Text Generation
Transformers
GGUF
step3p5
custom_code
imatrix
conversational

chat template is broken

#12
by grapevine-AI - opened

Hello.
I'm excited to appearance stepfun's official GGUF.
But, if you load GGUF normally, the model is strange.

For example

  • The model don't think
  • The model speak unnatural Japanese
  • The model don't stop

However, if you load GGUF with chat template file (--chat-template-file "D:\Step-3.5-Flash\chat_template.jinja") the model is normal.
Is this GGUF's template broken?

Interesting.
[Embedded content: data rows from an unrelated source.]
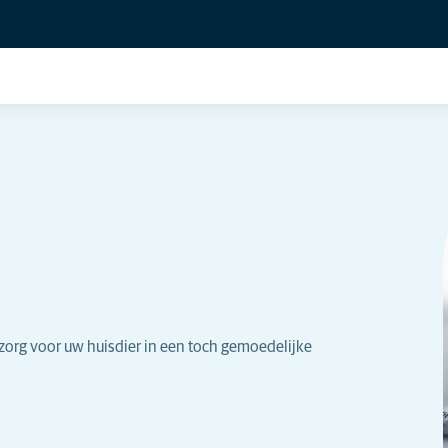
 zorg voor uw huisdier in een toch gemoedelijke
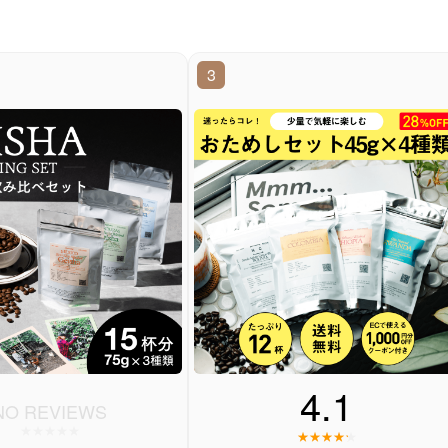
3
4.1
NO REVIEWS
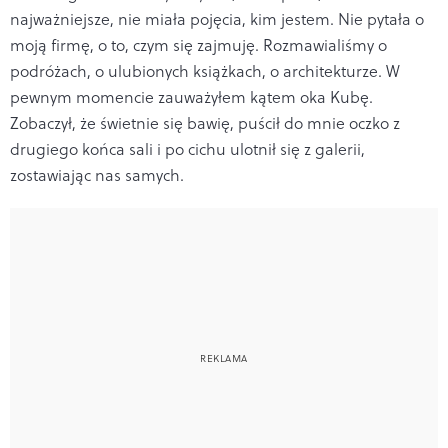
najważniejsze, nie miała pojęcia, kim jestem. Nie pytała o
moją firmę, o to, czym się zajmuję. Rozmawialiśmy o
podróżach, o ulubionych książkach, o architekturze. W
pewnym momencie zauważyłem kątem oka Kubę.
Zobaczył, że świetnie się bawię, puścił do mnie oczko z
drugiego końca sali i po cichu ulotnił się z galerii,
zostawiając nas samych.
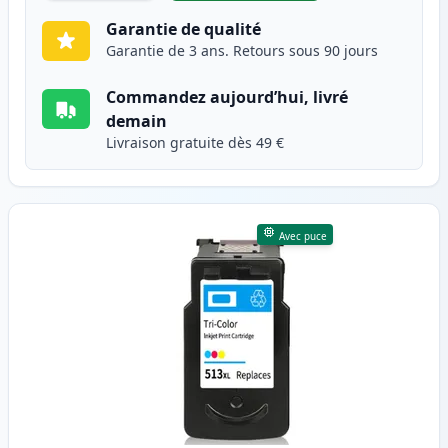
Garantie de qualité
Garantie de 3 ans. Retours sous 90 jours
Commandez aujourd’hui, livré
demain
Livraison gratuite dès 49 €
Avec puce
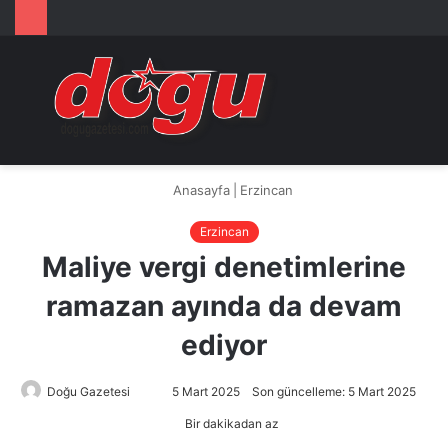
Arama
M
yap
...
Anasayfa
|
Erzincan
Erzincan
Maliye vergi denetimlerine
ramazan ayında da devam
ediyor
Doğu Gazetesi
Bir
5 Mart 2025
Son güncelleme: 5 Mart 2025
e-
Bir dakikadan az
posta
Where do find that chat_template.jinja?

Oh, sorry.
I got chat_template.jinja in stepfun's official HuggingFace repository

Thank you!

Without --chat-template-file - I get no reasoning at all or little bit of reasoning without proper tags:

Screenshot 2026-02-07 at 16.08.22

And with --chat-template-file - I get correct reasoning:

Screenshot 2026-02-07 at 16.11.27

Sometime, I get too much reasoning, but usually it's ok.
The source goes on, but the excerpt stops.